No cryptocurrency, no blockchain, and no coins

Police revealed OneCoin Ltd is actually a “multi-level marketing network” that distributed commissions to members for recruiting others to buy fraudulent “cryptocurrency packages” from OneCoin Ltd directly.

The phony firm claimed their cryptocurrency is “mined” using services run by the company directly, and that the market value of the generated coin is based on market supply and demand.

Its website still features this neat infographic that purports to represent the utility of OneCoin. None of these really exist.

All of this is completely fake

In reality, OneCoins aren’t at all mined using computer resources, and their value is entirely pre-determined by the scammers themselves, who have “programmed” it to rise from €0.50 ($0.56) to roughly €29.95 ($33.68) per coin.

Investigators also refuted OneCoin’s claims that it maintains a private “blockchain” that identifies and records OneCoin transactions. Police actually found OneCoin lacks “a true blockchain, that is, a public and verifiable blockchain.”

As of March 2015, the scammers have been allocating OneCoin members “coins” that don’t really exist – not even on the fake, private OneCoin blockchain. Authorities allege its founders referred to these coins as “fake coins.”

While the total figure for how much money has been defrauded from investors is yet to be determined, records reportedly show OneCoin Ltd. made €3.35 billion ($3.38B) in sales revenue between Q4 2014 and and Q3 2016, with profits of €2.23 billion ($2.5B) in the same period.

The OneCoin scam is reportedly still running to this day.
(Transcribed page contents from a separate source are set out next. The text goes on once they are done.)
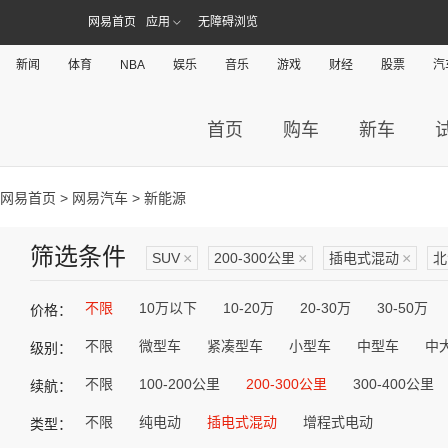
网易首页
应用
无障碍浏览
新闻
体育
NBA
娱乐
音乐
游戏
财经
股票
汽
首页
购车
新车
网易首页
>
网易汽车
> 新能源
筛选条件
SUV
×
200-300公里
×
插电式混动
×
北
不限
10万以下
10-20万
20-30万
30-50万
价格：
不限
微型车
紧凑型车
小型车
中型车
中
级别：
不限
100-200公里
200-300公里
300-400公里
续航：
不限
纯电动
插电式混动
增程式电动
类型：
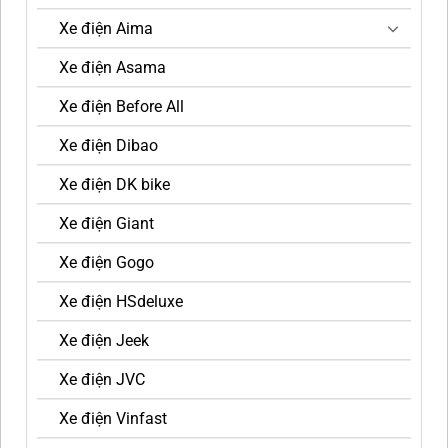
Xe điện Aima
Xe điện Asama
Xe điện Before All
Xe điện Dibao
Xe điện DK bike
Xe điện Giant
Xe điện Gogo
Xe điện HSdeluxe
Xe điện Jeek
Xe điện JVC
Xe điện Vinfast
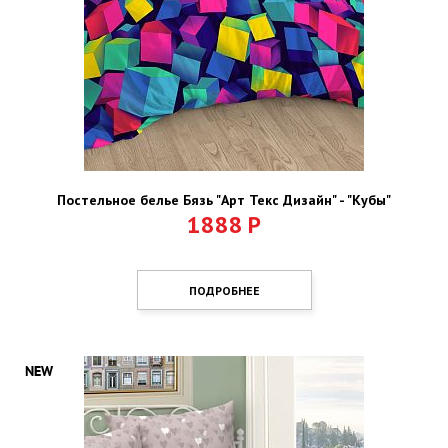
Постельное белье Бязь "Арт Текс Дизайн" - "Кубы"
1888
Р
ПОДРОБНЕЕ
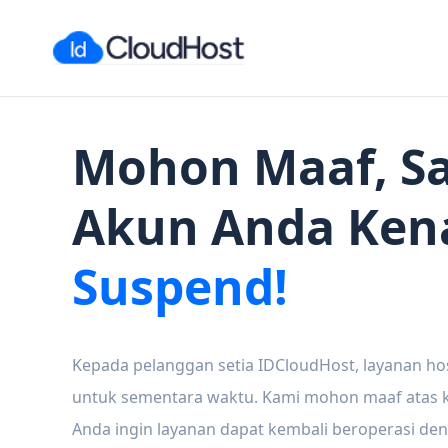
Mohon Maaf, Sa
Akun Anda Ken
Suspend!
Kepada pelanggan setia IDCloudHost, layanan ho
untuk sementara waktu. Kami mohon maaf atas ke
Anda ingin layanan dapat kembali beroperasi den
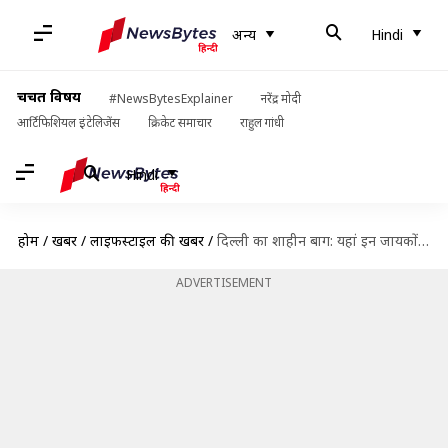
अन्य
Hindi
चर्चित विषय
#NewsBytesExplainer
नरेंद्र मोदी
आर्टिफिशियल इंटेलिजेंस
क्रिकेट समाचार
राहुल गांधी
Hindi
होम
/
खबरें
/
लाइफस्टाइल की खबरें
/
दिल्ली का शाहीन बाग: यहां इन जायकों का लुत्फ जरूर उठाएं
ADVERTISEMENT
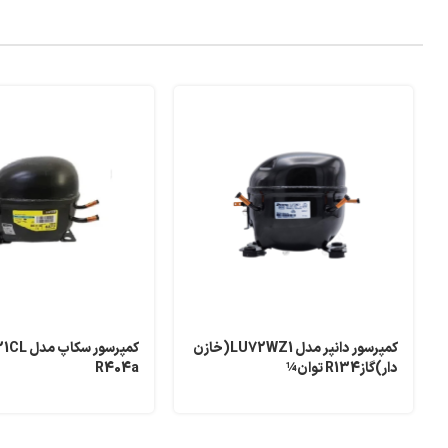
کمپرسور دانپر مدل LU72WZ1(خازن
دار)گازR134 توان¼
R404a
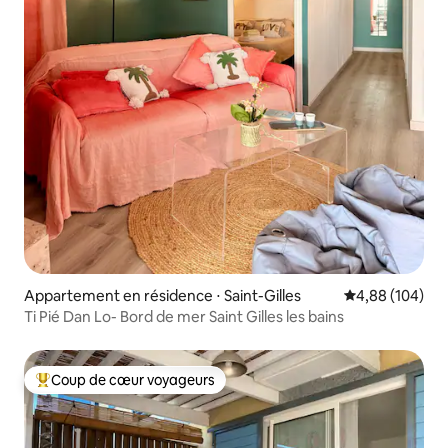
Appartement en résidence ⋅ Saint-Gilles
Évaluation moy
4,88 (104)
Ti Pié Dan Lo- Bord de mer Saint Gilles les bains
Coup de cœur voyageurs
Coups de cœur voyageurs les plus appréciés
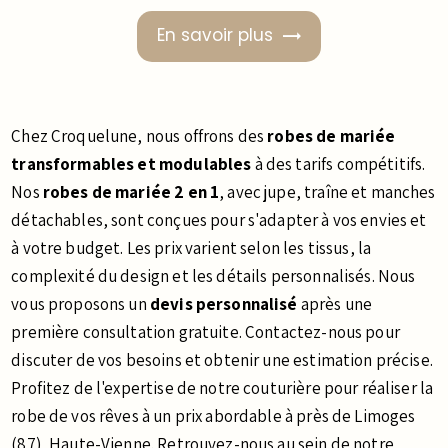
En savoir plus
Chez Croquelune, nous offrons des
robes de mariée
transformables et modulables
à des tarifs compétitifs.
Nos
robes de mariée 2 en 1
, avec jupe, traîne et manches
détachables, sont conçues pour s'adapter à vos envies et
à votre budget. Les prix varient selon les tissus, la
complexité du design et les détails personnalisés. Nous
vous proposons un
devis personnalisé
après une
première consultation gratuite. Contactez-nous pour
discuter de vos besoins et obtenir une estimation précise.
Profitez de l'expertise de notre couturière pour réaliser la
robe de vos rêves à un prix abordable à près de Limoges
(87), Haute-Vienne. Retrouvez-nous au sein de notre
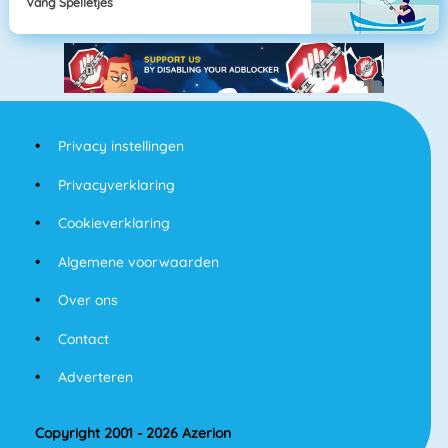
Vang Spelletjes
Privacy instellingen
Privacyverklaring
Cookieverklaring
Algemene voorwaarden
Over ons
Contact
Adverteren
Copyright 2001 - 2026 Azerion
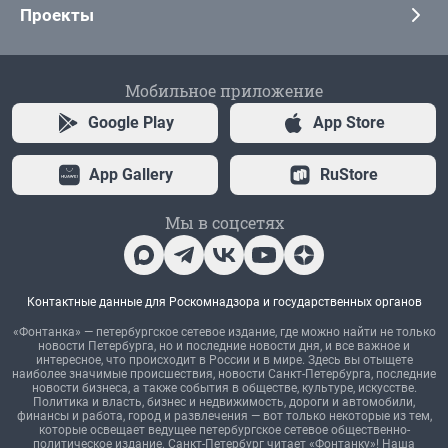
Проекты
Мобильное приложение
Google Play
App Store
App Gallery
RuStore
Мы в соцсетях
Контактные данные для Роскомнадзора и государственных органов
«Фонтанка» — петербургское сетевое издание, где можно найти не только
новости Петербурга, но и последние новости дня, и все важное и
интересное, что происходит в России и в мире. Здесь вы отыщете
наиболее значимые происшествия, новости Санкт-Петербурга, последние
новости бизнеса, а также события в обществе, культуре, искусстве.
Политика и власть, бизнес и недвижимость, дороги и автомобили,
финансы и работа, город и развлечения — вот только некоторые из тем,
которые освещает ведущее петербургское сетевое общественно-
политическое издание. Санкт-Петербург читает «Фонтанку»! Наша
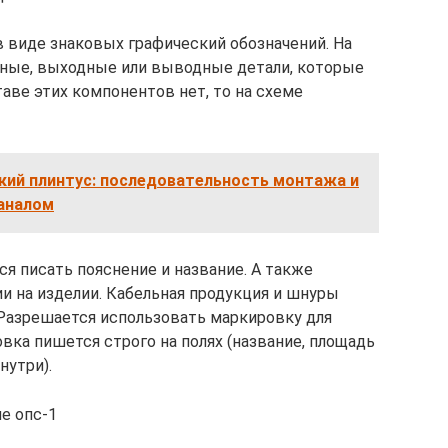
 виде знаковых графический обозначений. На
дные, выходные или выводные детали, которые
таве этих компонентов нет, то на схеме
кий плинтус: последовательность монтажа и
каналом
я писать пояснение и название. А также
 на изделии. Кабельная продукция и шнуры
Разрешается использовать маркировку для
вка пишется строго на полях (название, площадь
нутри).
е опс-1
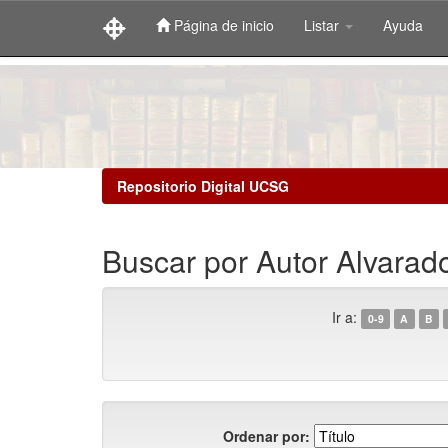
Página de inicio
Listar
Ayuda
Skip
navigation
Repositorio Digital UCSG
Buscar por Autor Alvarado
Ir a:
0-9
A
B
Ordenar por:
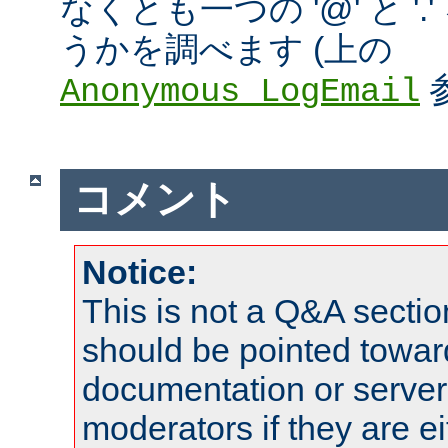
なくとも一つの '@' と '
うかを調べます (上の
Anonymous_LogEmail
コメント
Notice:
This is not a Q&A sect
should be pointed towar
documentation or serve
moderators if they are 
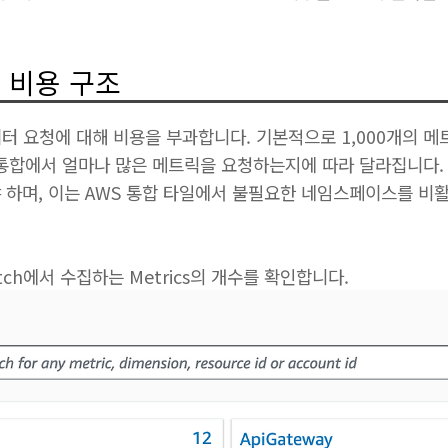
PI 비용 구조
데이터 요청에 대해 비용을 부과합니다. 기본적으로 1,000개의 메
WS 통합에서 얼마나 많은 메트릭을 요청하는지에 따라 달라집니다
 하며, 이는 AWS 통합 타일에서 불필요한 네임스페이스를 
tch에서 수집하는 Metrics의 개수를 확인합니다.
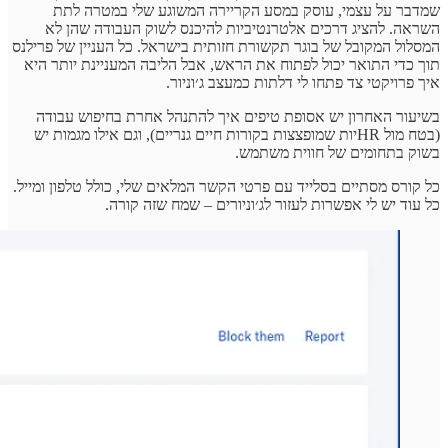
שמדבר על עצמי, עוסק במסע הקריירה המשוגע שלי במטרה לתת
השראה. להציג דרכים אלטרנטיביות להיכנס לשוק העבודה שהן לא
המסלול המקובל של בוגר תקשורת חזותית בישראל. כל העניין של פרילנס
תוך כדי התואר יכול לפתוח את הראש, אבל הליבה המעניינת יותר היא
איך פרויקטי צד פתחו לי דלתות כמעצב ג׳וניור.
בשיעור האחרון יש אסופת טיפים איך להתנהל אחרת בחיפוש עבודה
(בטח מול HRיות שמופצצות בקורות חיים גנריים), וגם אילו מגמות יש
בשוק בתחומים של חווית משתמש.
כל קורס מסתיים בסלייד עם פרטי הקשר המלאים שלי, כולל טלפון ומייל.
כל עוד יש לי אפשרות לעזור לג׳וניורים – שמח שזה קורה.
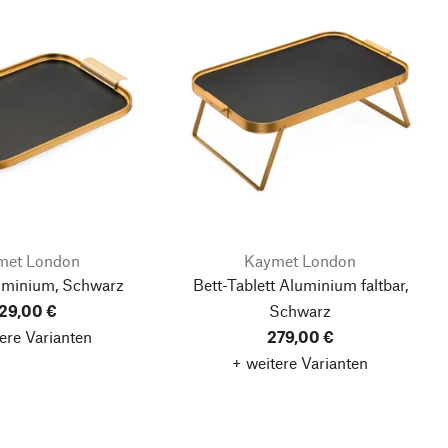
met London
Kaymet London
luminium, Schwarz
Bett-Tablett Aluminium faltbar,
29,00 €
Schwarz
ere Varianten
279,00 €
+ weitere Varianten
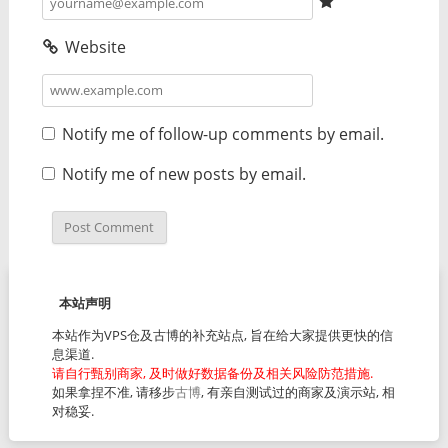
Website
Notify me of follow-up comments by email.
Notify me of new posts by email.
本站声明
本站作为VPS仓及古博的补充站点, 旨在给大家提供更快的信
息渠道.
请自行甄别商家, 及时做好数据备份及相关风险防范措施.
如果拿捏不准, 请移步
古博
, 有亲自测试过的商家及演示站, 相
对稳妥.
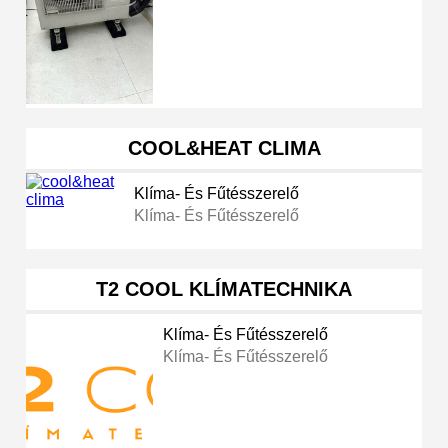
COOL&HEAT CLIMA
Klíma- És Fűtésszerelő
Klíma- És Fűtésszerelő
T2 COOL KLÍMATECHNIKA
Klíma- És Fűtésszerelő
Klíma- És Fűtésszerelő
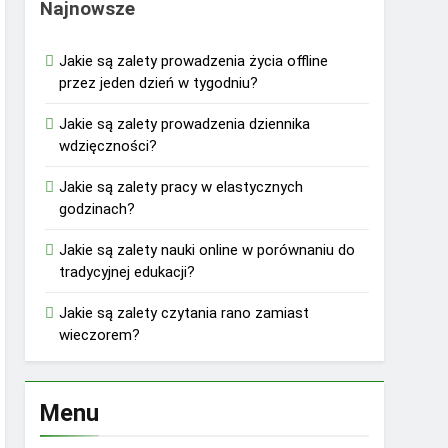
Najnowsze
Jakie są zalety prowadzenia życia offline
przez jeden dzień w tygodniu?
Jakie są zalety prowadzenia dziennika
wdzięczności?
Jakie są zalety pracy w elastycznych
godzinach?
Jakie są zalety nauki online w porównaniu do
tradycyjnej edukacji?
Jakie są zalety czytania rano zamiast
wieczorem?
Menu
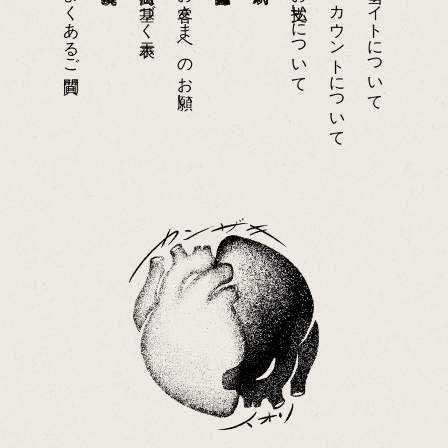
よくあるご質問
特商法に基づく表示
お客さまへのお願い
お支払いについて
アカウントについて
当サイトについて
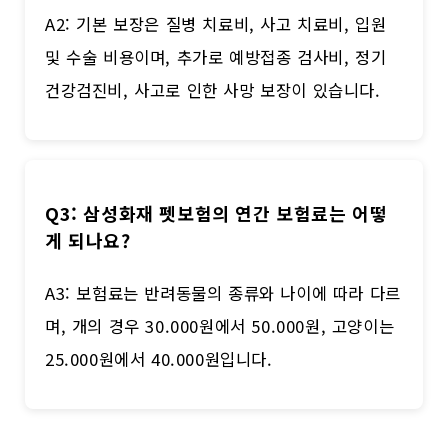
A2: 기본 보장은 질병 치료비, 사고 치료비, 입원
및 수술 비용이며, 추가로 예방접종 검사비, 정기
건강검진비, 사고로 인한 사망 보장이 있습니다.
Q3: 삼성화재 펫보험의 연간 보험료는 어떻
게 되나요?
A3: 보험료는 반려동물의 종류와 나이에 따라 다르
며, 개의 경우 30.000원에서 50.000원, 고양이는
25.000원에서 40.000원입니다.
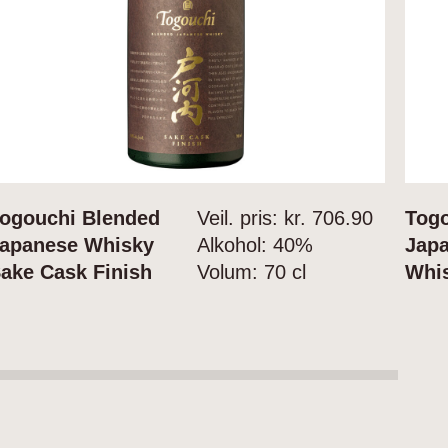
ogouchi Blended
Veil. pris: kr.
706.90
Tog
apanese Whisky
Alkohol:
40%
Jap
ake Cask Finish
Volum:
70 cl
Whi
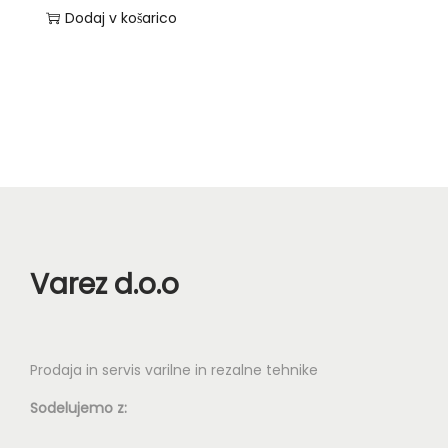
a
i
Dodaj v košarico
,
c
h
z
0
.
k
d
5
M
o
e
o
i
l
€
ž
z
e
n
b
k
o
e
i
s
r
m
t
e
a
i
Varez d.o.o
t
v
l
e
e
a
n
č
h
Prodaja in servis varilne in rezalne tehnike
a
r
k
s
a
Sodelujemo z:
o
t
z
i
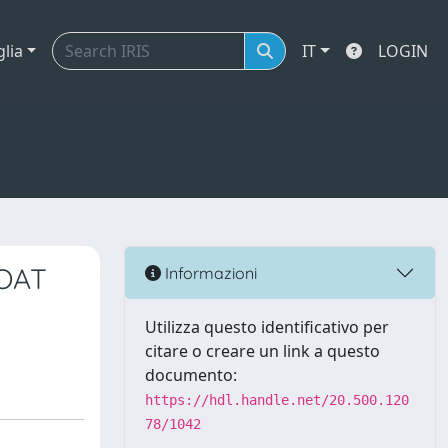
glia
IT
LOGIN
OAT
Informazioni
Utilizza questo identificativo per
citare o creare un link a questo
documento:
https://hdl.handle.net/20.500.120
78/1042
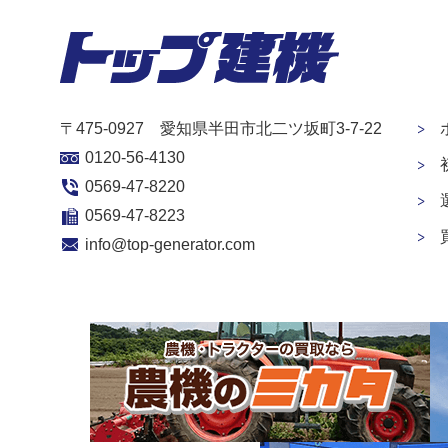
〒475-0927 愛知県半田市北二ツ坂町3-7-22
0120-56-4130
0569-47-8220
0569-47-8223
info@top-generator.com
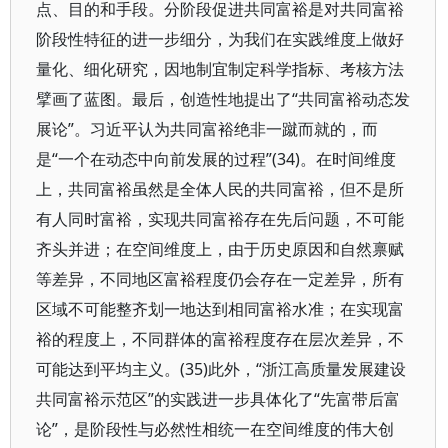
点、目的和手段。分阶段促进共同富裕是对共同富裕
阶段性特征的进一步细分，为我们在实践维度上做好
量化、细化研究，因地制宜制定科学指标、考核方法
擘画了蓝图。最后，创造性地提出了“共同富裕动态发
展论”。习近平认为共同富裕绝非一蹴而就的，而
是“一个在动态中向前发展的过程”(34)。在时间维度
上，共同富裕虽然是全体人民的共同富裕，但不是所
有人同时富裕，实现共同富裕存在先后问题，不可能
齐头并进；在空间维度上，由于历史原因和自然禀赋
等差异，不同地区富裕程度仍会存在一定差异，所有
区域不可能整齐划一地达到相同富裕水准；在实现富
裕的程度上，不同群体的富裕程度存在层次差异，不
可能达到平均主义。(35)此外，“浙江高质量发展建设
共同富裕示范区”的实践进一步具体化了“先富带后富
论”，是阶段性与必然性相统一在空间维度的伟大创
OneCoin exists entirely to defraud cryptocurrency investors

The brazenness of these fraudsters is certainly something to behold. One email reportedly reveals that when Ignatova expressed her idea of what the “exit strategy” for OneCoin could be, the first option was to “take the money and run and blame someone else for this.”

Most recently, Ignatov travelled to the US lure even more international investors into purchasing his dodgy cryptocurrency. Authorities stated he met with a number of OneCoin affiliates in Las Vegas between February 27 and March 6 2019.

When Ignatov was quizzed over when OneCoin members would be able to monetize the cryptocurrency they had bought, he allegedly replied: “If you are here to cash out, leave this room now, because you don’t understand what this project is about.”

Throughout Ignatov’s time as OneCoin’s spiritual leader, he is accused of making false representations to OneCoin members in order to fool them into buying additional trader packages.

In particular, Ignatov repeatedly encouraged potential buyers of the possibility that OneCoin would undergo a series of “initial public offering” rounds between 2018 and 2019 in a bid to solicit additional investments. To date, no such offering has taken place.

Ignatova, who remains at large, faces five counts, four of which carry a maximum sentence of 20 years in prison, with the last a maximum of five years.

Ignatov is charged with one count of conspiracy to commit wire fraud, which has a maximum sentence of 20 years in prison attached.

Scott, the accused US-based money launderer, is indicted with one charge of conspiracy to commit money laundering, which also carries a maximum sentence of 20 years in prison.

No more pyramids or Ponzis, please

This story is almost identical to the BitConnect scam, which until now has been referred to as the biggest cryptocurrency-fuelled pyramid scheme in history (it once “enjoyed” a market cap of over $2.6 billion).

Let’s reiterate this: multi-level marketing and tiered referral systems are absolute red flags, not only in cryptocurrency and blockchain, but in the greater investment sector.

Again, incredible promises of passive revenue from cryptocurrency companies are exactly that – incredible.

Pyramid and Ponzi schemes only work as long as their founders can pump new money into the fraudulent ecosystem, and only they can ever know when that money runs out.